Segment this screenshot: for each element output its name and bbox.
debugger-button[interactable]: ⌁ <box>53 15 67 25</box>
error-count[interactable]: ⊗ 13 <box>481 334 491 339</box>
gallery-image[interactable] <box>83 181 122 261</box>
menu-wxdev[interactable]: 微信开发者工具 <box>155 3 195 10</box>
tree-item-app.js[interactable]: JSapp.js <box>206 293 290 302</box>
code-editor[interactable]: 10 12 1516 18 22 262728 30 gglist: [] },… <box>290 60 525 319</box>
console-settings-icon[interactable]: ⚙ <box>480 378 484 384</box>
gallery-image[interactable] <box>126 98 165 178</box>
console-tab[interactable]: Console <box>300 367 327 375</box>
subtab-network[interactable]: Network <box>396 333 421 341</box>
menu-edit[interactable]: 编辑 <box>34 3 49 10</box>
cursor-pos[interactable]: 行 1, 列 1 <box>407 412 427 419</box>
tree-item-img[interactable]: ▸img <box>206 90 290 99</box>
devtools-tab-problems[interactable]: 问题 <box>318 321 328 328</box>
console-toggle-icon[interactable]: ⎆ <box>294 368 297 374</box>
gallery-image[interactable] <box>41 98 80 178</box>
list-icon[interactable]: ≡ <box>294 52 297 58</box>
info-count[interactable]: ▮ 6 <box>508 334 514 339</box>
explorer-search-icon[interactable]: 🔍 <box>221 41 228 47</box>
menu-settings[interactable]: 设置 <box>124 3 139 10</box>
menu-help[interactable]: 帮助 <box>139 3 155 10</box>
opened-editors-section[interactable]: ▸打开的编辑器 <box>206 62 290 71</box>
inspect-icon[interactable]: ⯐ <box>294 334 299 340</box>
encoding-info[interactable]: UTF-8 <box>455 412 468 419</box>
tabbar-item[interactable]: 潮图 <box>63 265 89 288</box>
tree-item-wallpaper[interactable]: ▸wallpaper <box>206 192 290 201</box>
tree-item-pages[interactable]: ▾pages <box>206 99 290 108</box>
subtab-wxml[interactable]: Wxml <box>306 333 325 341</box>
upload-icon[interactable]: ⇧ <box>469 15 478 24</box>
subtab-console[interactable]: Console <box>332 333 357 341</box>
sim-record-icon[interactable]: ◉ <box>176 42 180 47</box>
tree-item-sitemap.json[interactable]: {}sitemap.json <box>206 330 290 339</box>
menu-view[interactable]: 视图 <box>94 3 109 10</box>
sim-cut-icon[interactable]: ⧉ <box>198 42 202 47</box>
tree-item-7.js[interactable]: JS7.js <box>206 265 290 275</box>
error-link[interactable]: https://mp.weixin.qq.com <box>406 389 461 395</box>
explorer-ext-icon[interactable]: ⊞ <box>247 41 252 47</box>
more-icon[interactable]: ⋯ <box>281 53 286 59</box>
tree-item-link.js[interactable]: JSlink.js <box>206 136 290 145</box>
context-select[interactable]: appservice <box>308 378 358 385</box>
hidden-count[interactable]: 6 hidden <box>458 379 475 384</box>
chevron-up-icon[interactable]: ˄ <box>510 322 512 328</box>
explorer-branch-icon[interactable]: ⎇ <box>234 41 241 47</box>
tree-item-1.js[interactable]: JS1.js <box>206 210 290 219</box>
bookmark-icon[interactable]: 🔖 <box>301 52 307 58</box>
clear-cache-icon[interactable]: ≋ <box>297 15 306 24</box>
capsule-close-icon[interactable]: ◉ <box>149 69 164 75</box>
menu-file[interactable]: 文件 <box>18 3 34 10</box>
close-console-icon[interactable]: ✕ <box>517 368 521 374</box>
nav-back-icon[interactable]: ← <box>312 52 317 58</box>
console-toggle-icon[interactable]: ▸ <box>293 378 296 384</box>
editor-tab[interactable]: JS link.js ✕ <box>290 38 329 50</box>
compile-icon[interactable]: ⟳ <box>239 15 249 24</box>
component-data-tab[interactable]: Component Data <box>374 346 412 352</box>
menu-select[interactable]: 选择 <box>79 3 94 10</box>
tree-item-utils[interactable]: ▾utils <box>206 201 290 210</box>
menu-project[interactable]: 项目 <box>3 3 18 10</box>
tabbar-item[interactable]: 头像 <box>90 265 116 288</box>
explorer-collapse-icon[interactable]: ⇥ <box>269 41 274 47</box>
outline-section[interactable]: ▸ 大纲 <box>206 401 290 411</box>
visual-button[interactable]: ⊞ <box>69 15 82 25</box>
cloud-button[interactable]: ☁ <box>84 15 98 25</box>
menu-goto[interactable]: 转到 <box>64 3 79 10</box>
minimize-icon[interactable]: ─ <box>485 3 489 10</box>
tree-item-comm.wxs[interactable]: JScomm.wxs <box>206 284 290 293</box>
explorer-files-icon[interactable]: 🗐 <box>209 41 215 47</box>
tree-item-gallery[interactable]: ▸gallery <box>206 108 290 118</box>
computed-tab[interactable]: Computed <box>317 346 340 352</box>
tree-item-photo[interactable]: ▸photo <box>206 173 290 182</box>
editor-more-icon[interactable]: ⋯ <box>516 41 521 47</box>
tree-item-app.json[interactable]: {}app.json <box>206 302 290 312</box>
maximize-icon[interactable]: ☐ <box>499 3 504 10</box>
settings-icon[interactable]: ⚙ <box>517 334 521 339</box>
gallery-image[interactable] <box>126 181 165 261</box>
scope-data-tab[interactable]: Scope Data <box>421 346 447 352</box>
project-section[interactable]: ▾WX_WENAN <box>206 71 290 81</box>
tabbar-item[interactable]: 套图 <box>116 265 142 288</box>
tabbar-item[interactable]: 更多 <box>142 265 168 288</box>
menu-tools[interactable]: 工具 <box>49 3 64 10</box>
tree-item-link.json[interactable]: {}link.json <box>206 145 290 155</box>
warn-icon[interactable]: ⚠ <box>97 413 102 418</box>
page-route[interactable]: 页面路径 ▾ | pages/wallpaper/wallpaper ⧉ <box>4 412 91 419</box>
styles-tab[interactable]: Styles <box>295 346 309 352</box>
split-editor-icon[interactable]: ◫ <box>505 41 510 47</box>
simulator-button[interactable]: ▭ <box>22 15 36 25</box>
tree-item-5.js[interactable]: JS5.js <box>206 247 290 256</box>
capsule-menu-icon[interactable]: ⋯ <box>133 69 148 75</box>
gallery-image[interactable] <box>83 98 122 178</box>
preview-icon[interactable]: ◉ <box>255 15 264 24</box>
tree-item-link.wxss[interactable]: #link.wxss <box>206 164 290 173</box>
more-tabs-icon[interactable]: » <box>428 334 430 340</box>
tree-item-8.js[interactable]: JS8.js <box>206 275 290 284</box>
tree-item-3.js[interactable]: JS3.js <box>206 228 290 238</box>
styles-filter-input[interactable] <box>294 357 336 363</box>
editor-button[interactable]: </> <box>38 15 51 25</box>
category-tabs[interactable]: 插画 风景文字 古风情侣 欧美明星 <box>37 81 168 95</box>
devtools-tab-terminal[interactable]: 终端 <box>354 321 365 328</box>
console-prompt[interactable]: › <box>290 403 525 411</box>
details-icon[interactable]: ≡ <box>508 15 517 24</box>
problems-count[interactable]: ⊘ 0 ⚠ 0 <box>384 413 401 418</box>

-.-.-

Your objective
Show each line of the material holding "error".

Exercise response
error-count[interactable]: ⊗ 13 <box>481 334 491 339</box>
error-link[interactable]: https://mp.weixin.qq.com <box>406 389 461 395</box>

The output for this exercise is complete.